A good excuse to leave the house and get frocked up is for a date night with your partner, if you have one. (Go on a date with a girlfriend if you’re parenting solo.) No matter what your age or marital status, it’s extremely typical for women to feel stripped of their sexuality and femininity, stuck in a selfless routine of feedings and nappy changing. Your once sex-object breasts are now a vessel for nutrition and a source of comfort; your body has undergone massive changes; your blow dryer hasn’t been used in months; and let’s not mention the recent trauma to your lady parts.

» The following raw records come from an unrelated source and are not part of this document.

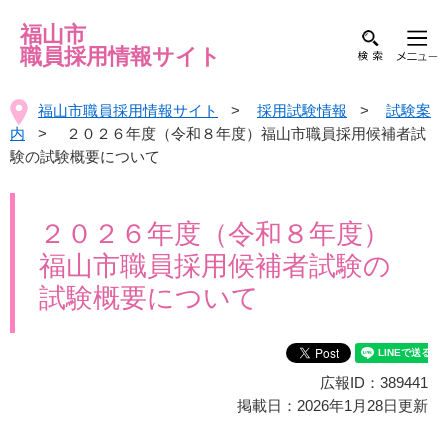
福山市
職員採用情報サイト
福山市職員採用情報サイト
>
採用試験情報
>
試験案
内
> ２０２６年度（令和８年度）福山市職員採用候補者試
験の試験概要について
２０２６年度（令和８年度）
福山市職員採用候補者試験の
試験概要について
広報ID：389441
掲載日：2026年1月28日更新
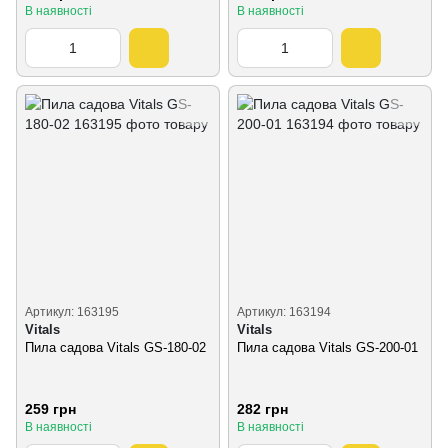
В наявності
В наявності
Артикул: 163195
Артикул: 163194
Vitals
Vitals
Пила садова Vitals GS-180-02
Пила садова Vitals GS-200-01
259 грн
282 грн
В наявності
В наявності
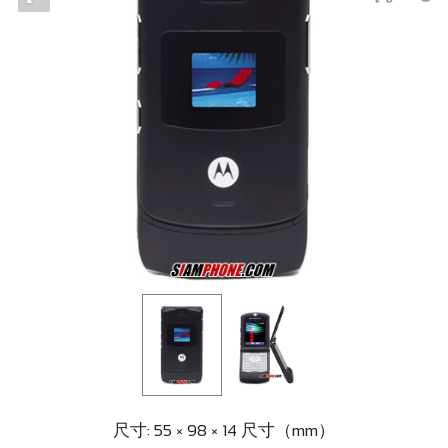
尺寸: 55 × 98 × 14 尺寸（mm）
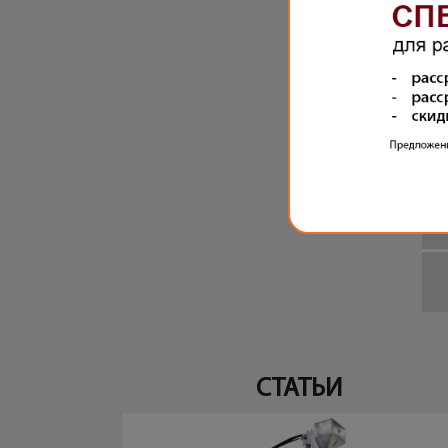
СТАТЬИ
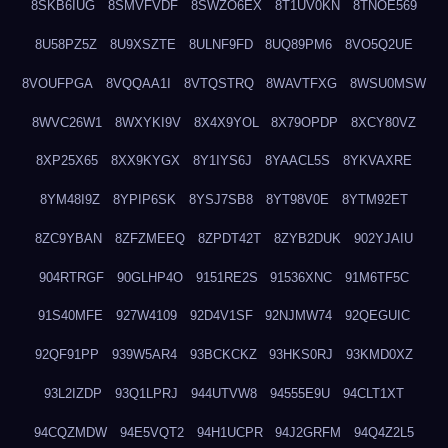
8SKB6IUG
8SMVFVDF
8SWZO6EX
8T1UV0KN
8TNOE569
8U58PZ5Z
8U9XSZTE
8ULNF9FD
8UQ89PM6
8VO5Q2UE
8VOUFPGA
8VQQAA1I
8VTQSTRQ
8WAVTFXG
8WSU0MSW
8WVC26W1
8WXYKI9V
8X4X9YOL
8X79OPDP
8XCY80VZ
8XP25X65
8XX9KYGX
8Y1IYS6J
8YAACL5S
8YKVAXRE
8YM48I9Z
8YPIP6SK
8YSJ7SB8
8YT98V0E
8YTM92ET
8ZC9YBAN
8ZFZMEEQ
8ZPDT42T
8ZYB2DUK
902YJAIU
904RTRGF
90GLHP4O
9151RE2S
91536XNC
91M6TF5C
91S40MFE
927W4109
92D4V1SF
92NJMW74
92QEGUIC
92QF91PP
939W5AR4
93BCKCKZ
93HKS0RJ
93KMD0XZ
93L2IZDP
93Q1LPRJ
944UTVW8
94555E9U
94CLT1XT
94CQZMDW
94E5VQT2
94H1UCPR
94J2GRFM
94Q4Z2L5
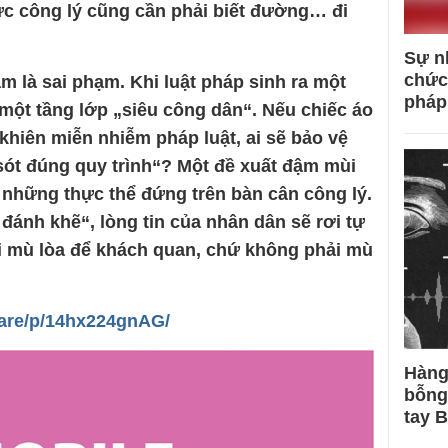
c công lý cũng cần phải biết đường… đi
Sự n
chức
hạm là sai phạm. Khi luật pháp sinh ra một
pháp
 một tầng lớp „siêu công dân“. Nếu chiếc áo
khiên miễn nhiễm pháp luật, ai sẽ bảo vệ
ót đúng quy trình“? Một đề xuất đậm mùi
 những thực thể đứng trên bàn cân công lý.
đánh khẽ“, lòng tin của nhân dân sẽ rơi tự
i mù lòa để khách quan, chứ không phải mù
are/p/14hx224gnAG/
Hàng
bỗng
tay 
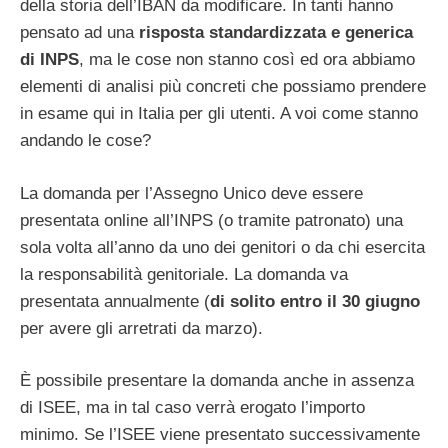
della storia dell’IBAN da modificare. In tanti hanno
pensato ad una
risposta standardizzata e generica
di INPS
, ma le cose non stanno così ed ora abbiamo
elementi di analisi più concreti che possiamo prendere
in esame qui in Italia per gli utenti. A voi come stanno
andando le cose?
La domanda per l’Assegno Unico deve essere
presentata online all’INPS (o tramite patronato) una
sola volta all’anno da uno dei genitori o da chi esercita
la responsabilità genitoriale. La domanda va
presentata annualmente (
di solito entro il 30 giugno
per avere gli arretrati da marzo).
È possibile presentare la domanda anche in assenza
di ISEE, ma in tal caso verrà erogato l’importo
minimo. Se l’ISEE viene presentato successivamente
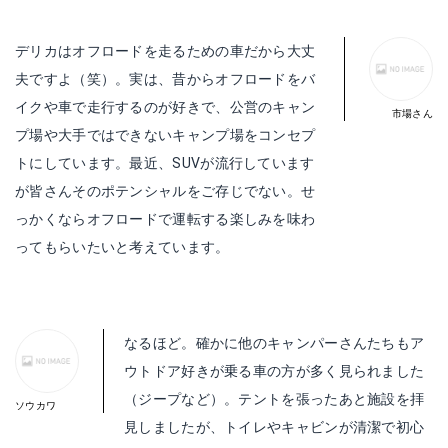
デリカはオフロードを走るための車だから大丈
夫ですよ（笑）。実は、昔からオフロードをバ
イクや車で走行するのが好きで、公営のキャン
プ場や大手ではできないキャンプ場をコンセプ
トにしています。最近、SUVが流行しています
が皆さんそのポテンシャルをご存じでない。せ
っかくならオフロードで運転する楽しみを味わ
ってもらいたいと考えています。
なるほど。確かに他のキャンパーさんたちもア
ウトドア好きが乗る車の方が多く見られました
（ジープなど）。テントを張ったあと施設を拝
見しましたが、トイレやキャビンが清潔で初心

Take some time to feel pretty again - you deserve it.
If you’re in a parenting partnership, the sleepless nights and on-the-job learning can definitely put a strain on the relationship, not to mention romance. Daddy is adjusting to this new threesome as well, but try to step back and nurture the partnership that made this little person in the first place. Your children will eventually walk away, but your partner will always be standing next to you. Yet it’s easier to neglect a relationship than your needy children or demanding job - until one day, without even realising it, the relationship has deteriorated. Take time for the two of you, which could mean resuming sex again (make sure you’re well aware of your contraception options) or simply grabbing a table for two and reconnecting.
The logistics of accomplishing a date night are more involved than just deciding on a time and place nowadays. Here are some tips on achieving a stress-free outing away from baby:
If your goal is to rekindle your relationship, try to schedule a weekly rendezvous, which means lining up a hired sitter or relative ahead of time. The regularity will eliminate any last-minute babysitter scrambling and allow you to prepare ahead of time.
Make sure the sitter has a list of phone numbers for you, nearby family members and medical services. Also leave a detailed list of the baby’s schedule, feeding directions, sleeping habits, product locations (like where the nappies and wipes are) and general likes and dislikes.
Keep your outings short in the beginning, no more than a couple of hours - especially if breastfeeding.
- Try to feed your baby before you leave the house
- Bring along a breast pump in case of an engorgement emergency
- Pack plenty of breast pads to avoid any milk spillage, which is likely to happen if you hear a baby crying or even just think about your newborn back home
- Make sure the sitter has at least two bottles of expressed milk or formula in case your baby gets hungry early. Also, make sure he or she tosses any unfinished breast milk to prevent bacteria from festering.